Consequently, Tehran
may continue to reject the call for suspension
unless the framework for the negotiations does not
just include solutions that would permit
enrichment on Iranian soil but, more important,
excludes any potential solution that would deprive
Tehran of that activity.
Agreeing to such
a framework would create another headache for
Europe, though - Washington has thus far shown no
appetite for any negotiations that wouldn't have
the explicit aim of ending all Iranian enrichment.
An alternative path may be to revamp an
old idea that was floated around last summer in
various meetings. The idea, termed "freeze for
freeze", would require both sides to freeze their
activities from further advancement, but not
require that these activities to be halted. This
would enable talks to begin while evading the
suspension requirement, yet still prevent both
sides from enhancing their positions by creating
new facts on the ground.
Under this idea,
Iran would continue its current nuclear
activities, but it would be prohibited from
expanding the program or adding new centrifuges.
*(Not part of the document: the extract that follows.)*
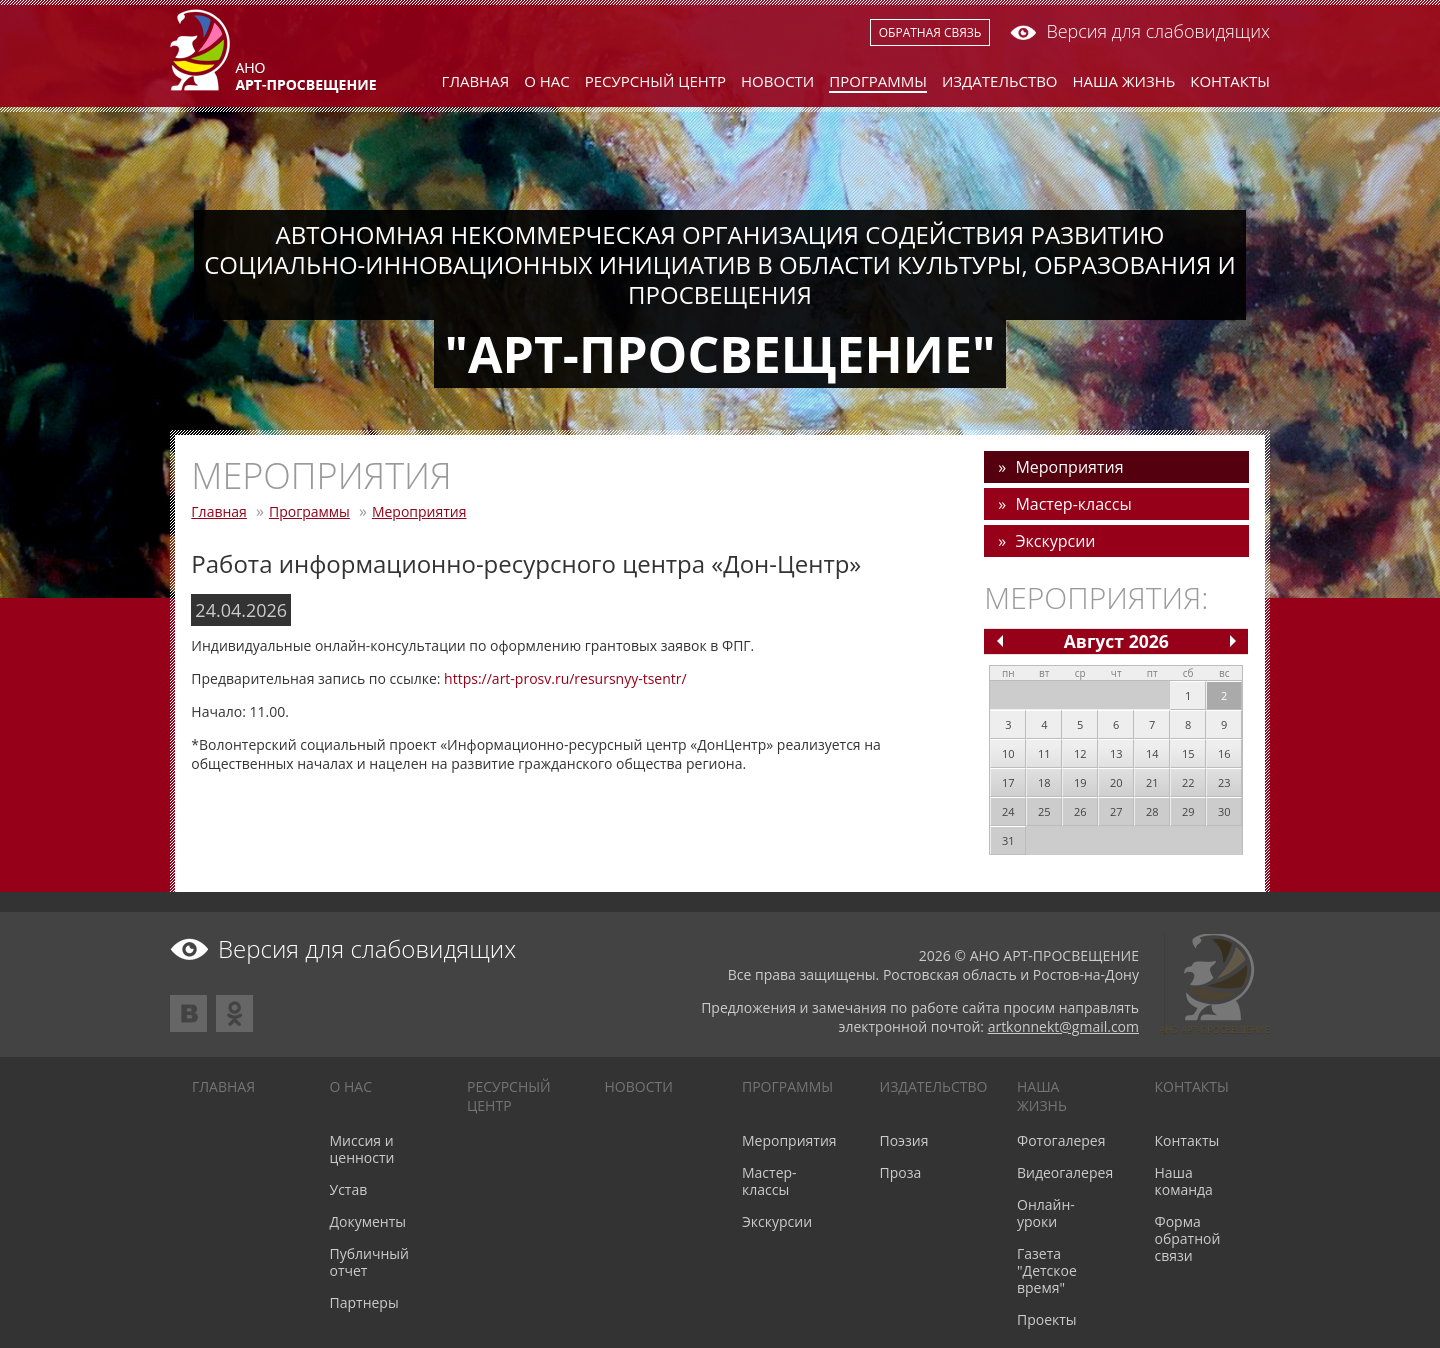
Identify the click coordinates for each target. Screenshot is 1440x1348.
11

That is, Iran would freeze its program, not
suspend it. The upside for the West is that a
freeze would in essence delay the Iranian program
and provide the US and EU with much-needed time.
Western powers, on the other hand, would
not have to roll back the UN sanctions against
Iran - a step that Washington seems to appreciate,
mindful of the difficulties it faced in getting
the Security Council to impose them in the first
place. By keeping the sanctions intact, the US
would avoid a scenario in which Russia and China
would resist efforts to reimpose sanctions after a
failed negotiations attempt.
The "freeze
for freeze" concept would, however, prohibit
Washington from seeking to enhance the sanctions
regime during the negotiations. Much like the
Iranian program, the Security Council track would
be frozen, but not suspended.
Political
support for this concept remains weak, but as all
sides start to feel the pain of the continuation
of the current stalemate, the idea may pick up
steam and provide the parties with a face-saving
way out of the current lose-lose game.
Dr Trita Parsi is the author of
Treacherous Alliances: The Secret Dealings of
Israel, Iran and the United States (Yale
University Press, 2007). He is also president of
the National Iranian American Council.